Decay heat accidents are where the heat generated by the radioactive decay causes harm. In a large nuclear reactor, a loss of coolant accident can damage the core: for example, at Three Mile Island a recently shutdown (SCRAMed) PWR reactor was left for a length of time without cooling water. As a result the nuclear fuel was damaged, and the core partly melted. However, the main cause of release of radioactivity in the Three Mile Island accident was a Pilot-operated relief valve on the primary loop which stuck in the open position. This caused the overflow tank into which it drained to rupture and release large amounts of radioactive cooling water.


Transport

Transport accidents can cause a release of radioactivity resulting in contamination or shielding to be damaged resulting in direct irradiation. In Cochabamba a defective gamma radiography set was transported in a passenger bus as cargo. The gamma source was outside the shielding, and it irradiated some bus passengers.

In the United Kingdom, it was revealed in a recent court case that a radiotherapy source was transported from Leeds to Sellafield with defective shielding. The shielding had a gap on the underside. It is thought that no human has been seriously harmed by the escaping radiation.[1]


Equipment failure

Equipment failure is one possible type of accident, recently at Białystok in Poland the electronics associated with a particle accelerator used for the treatment of cancer suffered a malfunction [4]. This then led to the overexposure of at least one patient. While the initial failure was the simple failure of a semiconductor diode, it set in motion a series of events which led to a radiation injury.

A related cause of accidents is failure of control software, as in the cases involving the Therac-25 medical radiotherapy equipment: the elimination of a hardware safety interlock in a new design model exposed a previously undetected bug in the control software, which could lead to patients receiving massive overdoses under a specific set of conditions.


Human error

Human error has been responsible for some accidents, such as when a person miscalculated the activity of a teletherapy source. This then led to patients being given the wrong dose of gamma rays. In the case of radiotherapy accidents, an underexposure is as much an accident as an overexposure as the patients may not get the full benefit of the prescribed treatment. Also, humans have made errors while attempting to service plants and equipment which has resulted in overdoses of radiation, such as the Nevvizh and Soreq irradiator accidents. In Japan two minor millennium bugs came to light [5]

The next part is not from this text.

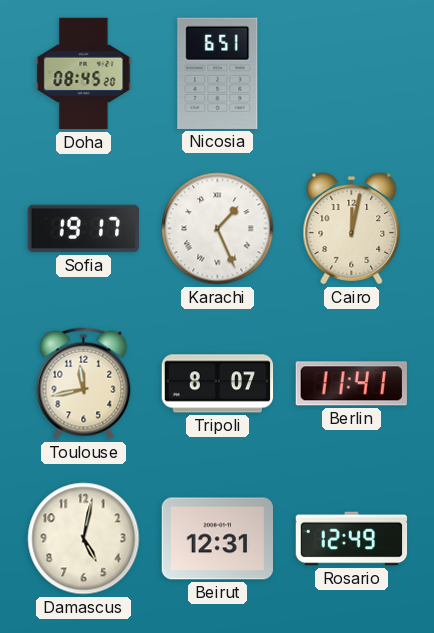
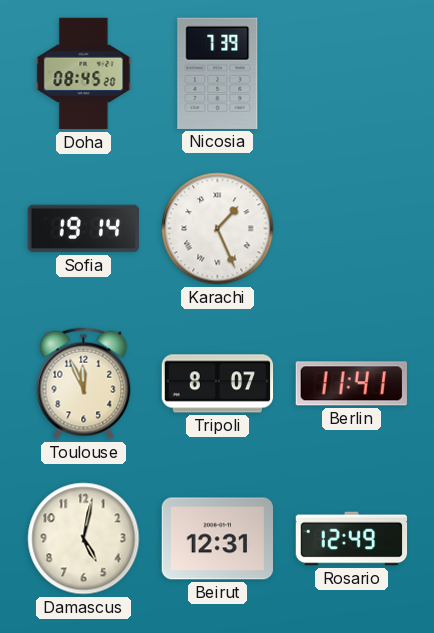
Nicosia: 6:51 -> 7:39
Sofia: 19:17 -> 19:14
Cairo: 12:02 -> none
Toulouse: 11:43 -> 11:56
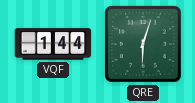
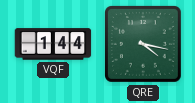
QRE: 6:03 -> 4:17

In 1946 Canadian Manhattan Project physicist Louis Slotin performed a risky experiment known as "tickling the dragon's tail" [2] which involved two hemispheres of neutron-reflective Beryllium being brought together around a plutonium core to bring it to criticality. Against operating procedures, the hemispheres were separated only by a screwdriver. The screwdriver slipped and set off a chain reaction criticality accident filling the room with harmful radiation and a flash of blue light (caused by excited, ionized air particles returning to their unexcited states). Slotin reflexively separated the hemispheres in reaction to the heat flash and blue light, preventing further radiation of several co-workers present in the room. However Slotin absorbed a lethal dose of the radiation and died during the following week.


Lost source

Lost source accidents[6][7] are ones in which a radioactive source is lost, stolen or abandoned. The source then might cause harm to humans or the environment. For example, see the event in Lilo where sources were left behind by the Soviet army. Another case occurred at Yanango where a radiography source was lost, also at Samut Prakarn a cobalt-60 teletherapy source was lost [8] and at Gilan in Iran a radiography source harmed a welder [9]. The best known example of this type of event is the Goiânia accident which occurred in Brazil.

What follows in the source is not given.